While I²C buses have traditionally been used in computing, consumer and portable applications where only short bus lengths are needed, the new Fm+ no-offset bus buffers and switch from NXP overcome this limitation by allowing buses to be broken into segments or branches to isolate the bus capacitance into lower capacitive segments meeting I²C-bus specifications. Thus, the PCA9605 and PCA9646 enable I²C-based monitoring and control systems which can serve with hundreds of nodes and/or bus wiring lengths up to 1 km (0.62 miles) at lower frequencies. Designers can now consider running I²C communications over long distances, while using inexpensive commodity cabling such as CAT5 in enterprise computing applications such as servers and mass storage systems, and in industrial and automotive applications. The PCA9525 is useful in standard Fast-mode applications to isolate capacitance.

The PCA9525 and PCA9605 offer a simple capacitance isolating buffer for 2-wire I²C or SMBus buses, allowing buses to be broken into segments or branches to isolate the bus capacitance into lower capacitive segments with the PCA9605 supporting the higher capacitance limits of Fm+. According to the company, while all previous bus buffers have required some sort of offset to allow the device to determine which direction the bus was driving, the new no-offset bus buffers from NXP use the scoreboard method to control direction, and are interoperable with most other bus buffer devices on the I²C bus

The new no-offset devices from NXP work with I²C-bus (Standard-mode, Fast-mode), SMBus (standard and high power mode), and PMBus; the PCA9605 and PCA9646 also work with I²C Fast-mode Plus (Fm+).

Fast switching times allow operation in excess of 1 MHz, enabling use of faster peripherals. Hardware enable input disables the device, allowing bus segments to be disconnected to save power and reuse the same slave addresses over multiple I²C-bus segments. The no-offset bus buffer inputs follow the I²C-bus specification for Hysteresis which improves bus noise immunity.

Operating voltages range from 2.7 to 5.5V. The devices also have a very low supply current – for example, maximum 1µA in standby, typical 170µA operating for the PCA9525; as well as 4mA pull-down outputs on the PCA9525 and strong 30mA pull-down outputs on the PCA9605 and PCA9646.

"Simple, fast and flexible, NXP I²C technology has been at the heart of server computing designs since we first invented the I²C bus over 30 years ago.
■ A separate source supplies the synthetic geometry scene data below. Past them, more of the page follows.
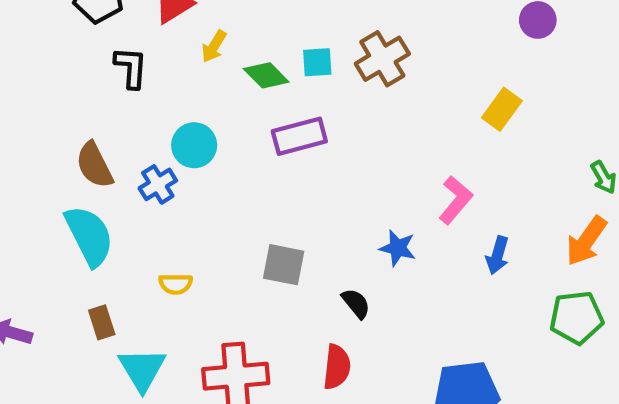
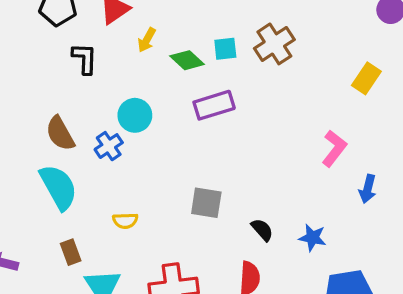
blue star: (398, 248) -> (312, 238), moved

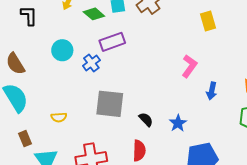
yellow rectangle: (366, 78) -> (208, 21), turned -48
blue cross: (109, 146) -> (91, 63), moved
gray square: (206, 203) -> (110, 104), size x1.4
blue star: (312, 238) -> (178, 123), turned 30

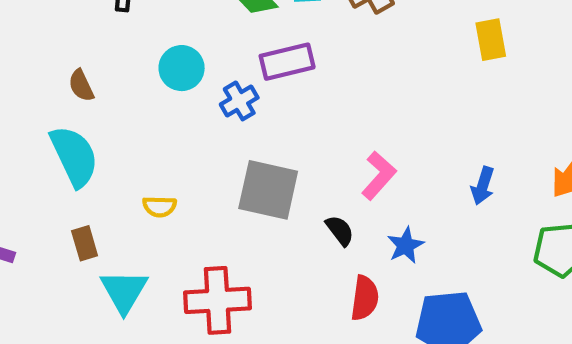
brown semicircle: (15, 64) -> (81, 86), size x0.7
pink L-shape: (189, 66) -> (379, 176), moved
red semicircle: (139, 151) -> (365, 298), moved

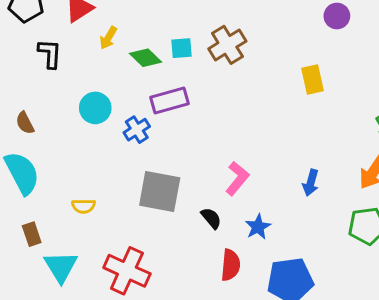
red cross: (218, 300) -> (127, 271), turned 30

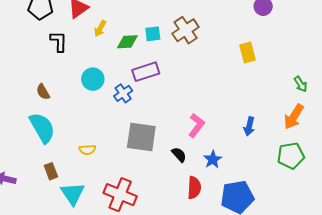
green diamond: (145, 58) -> (127, 42), turned -45

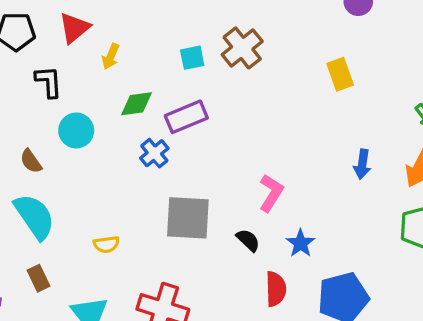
green diamond: (127, 42) -> (136, 104), moved
cyan circle: (93, 79) -> (76, 130), moved
blue arrow: (249, 126) -> (362, 164), moved
brown rectangle: (51, 171) -> (38, 278), moved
By enabling designers to drive robust I²C-bus signals over long distances through interconnects in electrically noisy environments, our no-offset bus buffers and switch open up exciting new possibilities for the I²C bus in enterprise computing, industrial automation and automotive applications," said Steve Blozis, International Product Marketing Manager, Interface Business Line, NXP Semiconductors.

The PCA9525, PCA9605 and PCA9646 are all available immediately in SO and TSSOP package options. Pricing varies by product and volume; the PCA9525D is available at US $0.76 per 1K units.